The Utility’s commitment to increasing resilience to climate change includes aligning its resources and business strategy with California’s clean energy goals, and advocating for policies and programs that enable safe and reliable energy for the Utility’s customers in light of climate change.  For example, the Utility believes its strategies to reduce GHG emissions through a portfolio of customer programs, infrastructure improvements, and the use of renewable energy and energy storage will help it adapt to the expected increases in demand for electricity.

PG&E Corporation and the Utility are also making progress on transitioning the gas system to cleaner fuels and supporting efforts to accelerate building electrification.  The objective is to do so in an orderly manner to achieve a positive customer and community experience, while reducing natural gas system investments in targeted electrified communities.

Emissions Data

PG&E Corporation and the Utility track and report their annual environmental performance results across a broad spectrum of areas.  The Utility reports its GHG emissions to the CARB and the EPA on a mandatory basis.  On a voluntary basis, the Utility reports a more comprehensive emissions inventory to The Climate Registry, a non-profit organization.

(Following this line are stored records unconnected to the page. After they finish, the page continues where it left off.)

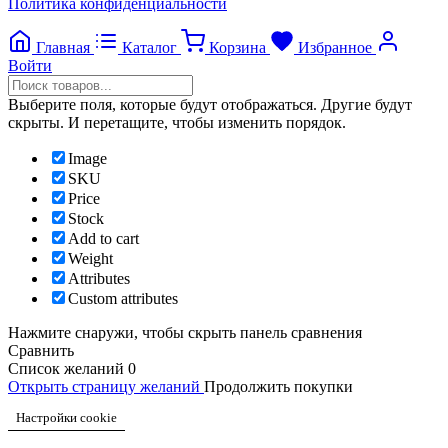
Политика конфиденциальности
Главная
Каталог
Корзина
Избранное
Войти
Выберите поля, которые будут отображаться. Другие будут
скрыты. И перетащите, чтобы изменить порядок.
Image
SKU
Price
Stock
Add to cart
Weight
Attributes
Custom attributes
Нажмите снаружи, чтобы скрыть панель сравнения
Сравнить
Список желаний
0
Открыть страницу желаний
Продолжить покупки
Настройки cookie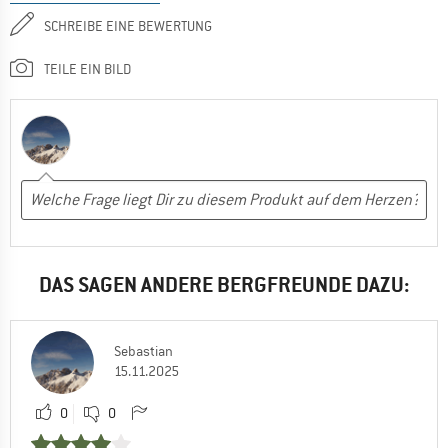
SCHREIBE EINE BEWERTUNG
TEILE EIN BILD
DAS SAGEN ANDERE BERGFREUNDE DAZU:
Sebastian
15.11.2025
0
0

The following table shows the Utility’s third-party verified voluntary GHG inventory reported to The Climate Registry for 2023, which is the most recent data available.

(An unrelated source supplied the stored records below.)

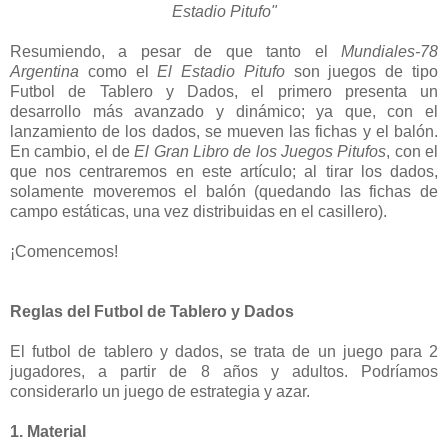
Estadio Pitufo"
Resumiendo, a pesar de que tanto el
Mundiales-78
Argentina
como el
El Estadio Pitufo
son juegos de tipo
Futbol de Tablero y Dados, el primero presenta un
desarrollo más avanzado y dinámico; ya que, con el
lanzamiento de los dados, se mueven las fichas y el balón.
En cambio, el de
El Gran Libro de los Juegos Pitufos
, con el
que nos centraremos en este artículo; al tirar los dados,
solamente moveremos el balón (quedando las fichas de
campo estáticas, una vez distribuidas en el casillero).
¡Comencemos!
Reglas del Futbol de Tablero y Dados
El futbol de tablero y dados, se trata de un juego para 2
jugadores, a partir de 8 años y adultos. Podríamos
considerarlo un juego de estrategia y azar.
1. Material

PG&E Corporation and the Utility also publish additional GHG emissions data in their annual Corporate Sustainability Report.

Emissions ScopeAmount (metric tons CO2 equivalent)Scope 1 and 2 emissions (1)4,026,490 Scope 3 emissions (2)39,446,426 

(1) Scope 1 emissions are direct emissions from the Utility’s operations and Scope 2 emissions are indirect emissions from facility electricity use and electric line losses.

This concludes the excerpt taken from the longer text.